Par ailleurs, Noël est plus fêté chez les anglophones. La seule gravure représentant des danseurs pour Noël est publiée dans le Canadian Illustrated News [7] et non dans L’Opinion publique (Fig. 2, vignette en bas à gauche). Par contre, pour le Jour de l’An, L’Opinion publique publie des gravures comme celle d’Edmond-Joseph Massicotte (Fig.3, page 1) représentant des visites dans lesquelles la musique et la danse sont bel et bien suggérées par un violon savamment mis en évidence sur un mur. Bien qu’empreinte de nostalgie et de ruralité, cette scène, qualifiée comme « l’une des scènes les plus vivantes des fêtes du Nouvel An dans nos campagnes canadiennes » [8], reste contemporaine et parlante aux citadins de la fin du XIXe siècle.

Si l’on reste discret en ce qui concerne les danses des adultes, la musique et la danse font définitivement partie des joies enfantines, notamment autour de l’arbre de Noël [9]. Or, là encore, on observe des différences entre les références proposées au lectorat anglo-montréalais et celles proposées au lectorat franco-montréalais. Alors que les danses, la musique, les cadeaux et le sapin animent Noël dans le Canadian Illustrated News, c’est pour souligner le Jour de l’An qu’ils sont mis de l’avant dans L’Opinion publique [10]. Cela au point qu’une même gravure, « A family party », dans laquelle des enfants jouent et dansent en couple au son du piano sur lequel se pratique une fillette (Fig. 4), second plan et arrière-plan droits), est présentée dans le Canadian Illustrated News pour Noël et dans L’Opinion publique pour le Jour de l’An. On aura présenté la gravure pour l’occasion la plus opportune, selon le lectorat concerné ; ce qui conforte l’idée que les réjouissances chez les Canadiens français sont plus l’affaire du Jour de l’An plus que de Noël. Somme toute, dans le contexte montréalais de la fin du XIXe siècle, il est difficile de considérer Noël et le Jour de l’An séparément, tant ces deux fêtes s’entremêlent, se chevauchent. En fait, elles semblent interchangeables en matière de festivités et d’activités dansantes ou musicales, selon les origines familiales, mais aussi religieuses et culturelles. Ceci est accentué par la commercialisation de Noël qui amène des changements, mettant cette fête particulièrement en valeur. Mais comme l’explique Jean-Philippe Warren, si les canadiens-français sont prêts à faire de Noël un moment plus festif, ils ne sont pas encore décidés à abandonner leur façon de fêter le jour de l’An, notamment en ce qui concerne l’offre de cadeaux [11].

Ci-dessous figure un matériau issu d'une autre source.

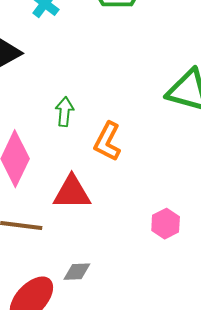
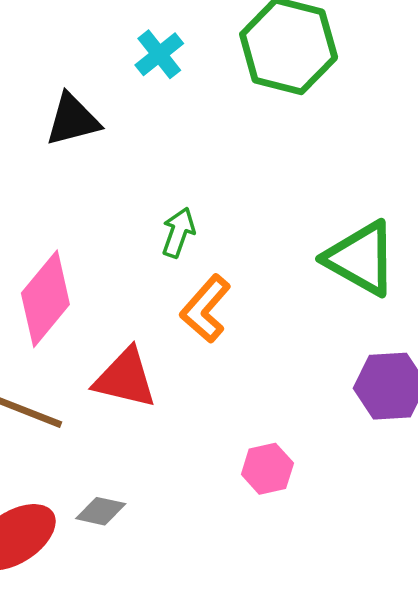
green arrow: (64, 112) -> (178, 233), moved

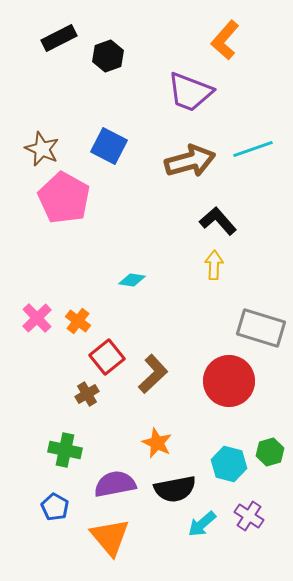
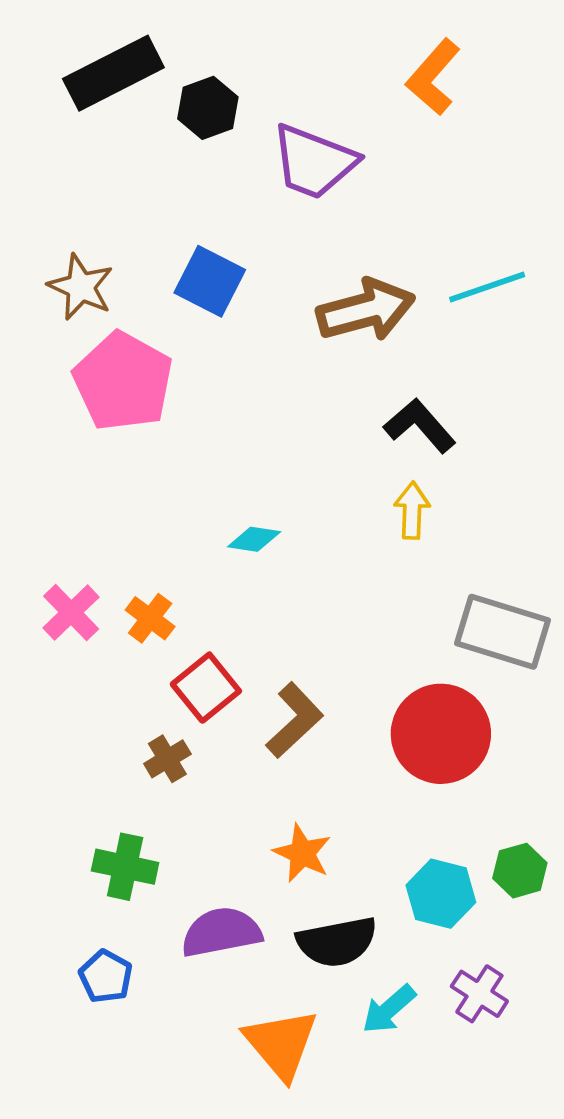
black rectangle: (59, 38) -> (113, 73), size x1.4
purple trapezoid: (190, 92) -> (314, 162), moved
orange triangle: (110, 537) -> (281, 1044), moved

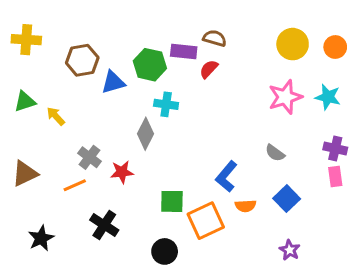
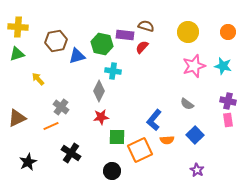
yellow circle: (293, 44) -> (188, 32), moved
green triangle: (25, 101) -> (17, 54), moved
red star: (122, 172) -> (101, 117), moved

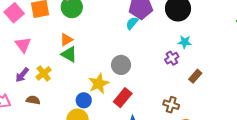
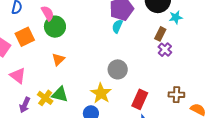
cyan star: (185, 42) -> (176, 17), moved
green triangle: (69, 54) -> (60, 94), moved
brown rectangle: (195, 76) -> (160, 34), moved
red rectangle: (123, 98) -> (140, 99), moved

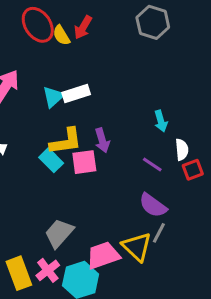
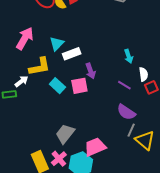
white rectangle: (76, 94) -> (72, 54), moved
yellow L-shape: (66, 141) -> (40, 67), moved
yellow triangle: (137, 247) -> (145, 140), moved

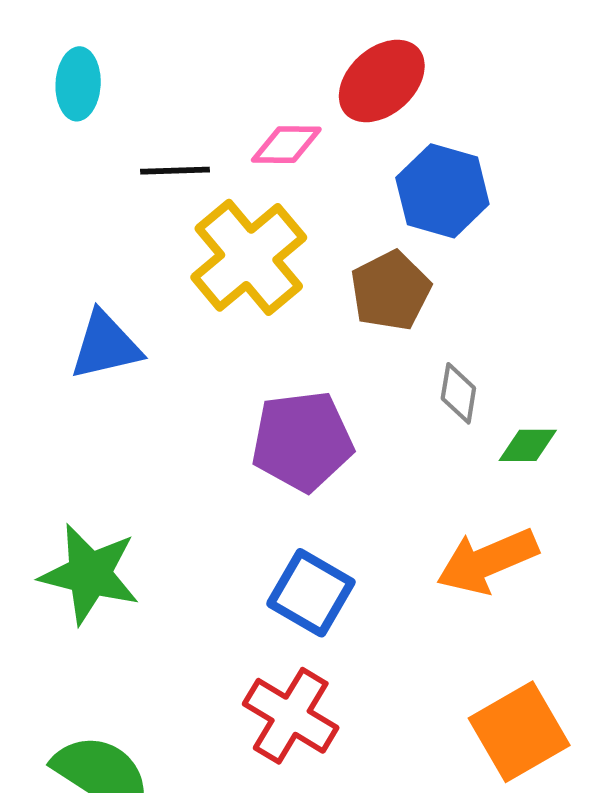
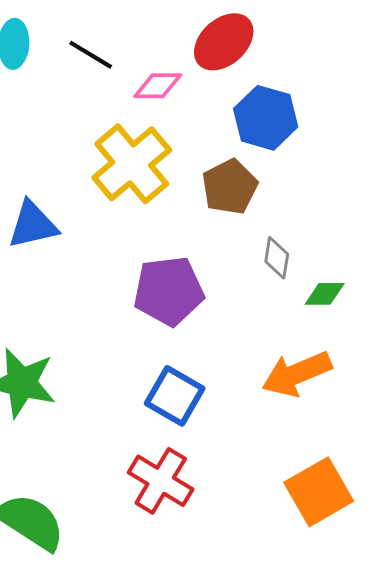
black line: (175, 171) -> (91, 55), moved, turned 33

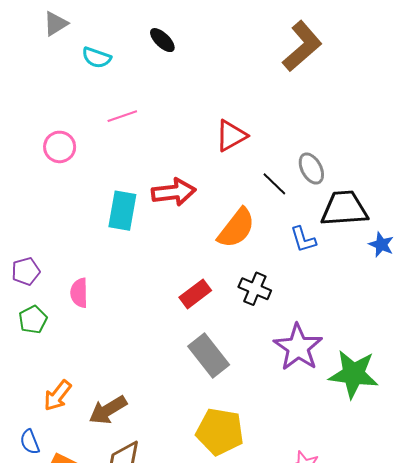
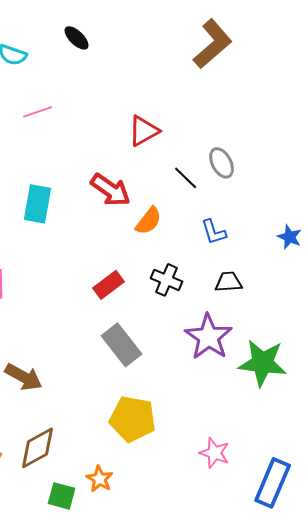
red arrow: (174, 192) -> (111, 190), moved, turned 42
black trapezoid: (344, 209) -> (229, 282), moved, size x0.6
orange semicircle: (236, 228) -> (149, 221), size x0.7
brown arrow: (108, 410) -> (24, 377), moved, turned -120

Si les soirées dansantes font manifestement partie des activités tenues à l’occasion de ces fêtes traditionnelles, elles sont beaucoup plus évidentes durant tout le Carnaval. Dans les dernières décennies du XIXe siècle, en ville comme en campagne, le ralentissement des activités économiques encore imposé par les conditions hivernales semble de connivence avec le calendrier chrétien pour favoriser le respect d’un Carnaval plein d’entrain. Du coup, les soirées dansantes se succèdent tant chez les anglophones que chez les francophones. Dès le début de janvier, elles nourrissent amplement les chroniques mondaines du Star de 1870, lesquelles fondent comme une peau de chagrin à partir du Carême. Côté francophone, La Presse n’existe pas encore en 1870 et La Patrie ne s’intéresse guère à ces activités. Cela dit, les propos de certains chroniqueurs, le Carême venu, ne laissent aucun doute sur l’appétit dansant des franco-catholiques. Ainsi, en 1870, J.O. Turgeon écrit dans une épître cinglante :

« Ce dernier carnaval a été suffisamment gai chez nos compatriotes [les Canadiens-français] ; entraînés par l’exemple du West-End, ils se sont mis en frais. Il en a beaucoup coûté à certains, mais l’amour-propre l’a emporté. Je ne vous parlerai pas, cher ami, des danses qui s’y sont dansées [durant le carnaval]. Non, ne publions pas de scandale, c’est mauvais genre. Au reste, nos plus aimables danseuses, les reines des danses vives, viennent de substituer sur leurs fronts, à la poudre de vie, à la fleur étoilée, la cendre des tombeaux, et pourquoi sans but, irions-nous raviver dans ces cœurs les remords cuisants du passé ? Nos gracieuses repenties ont donc reçu leur pardon : passons. » [12]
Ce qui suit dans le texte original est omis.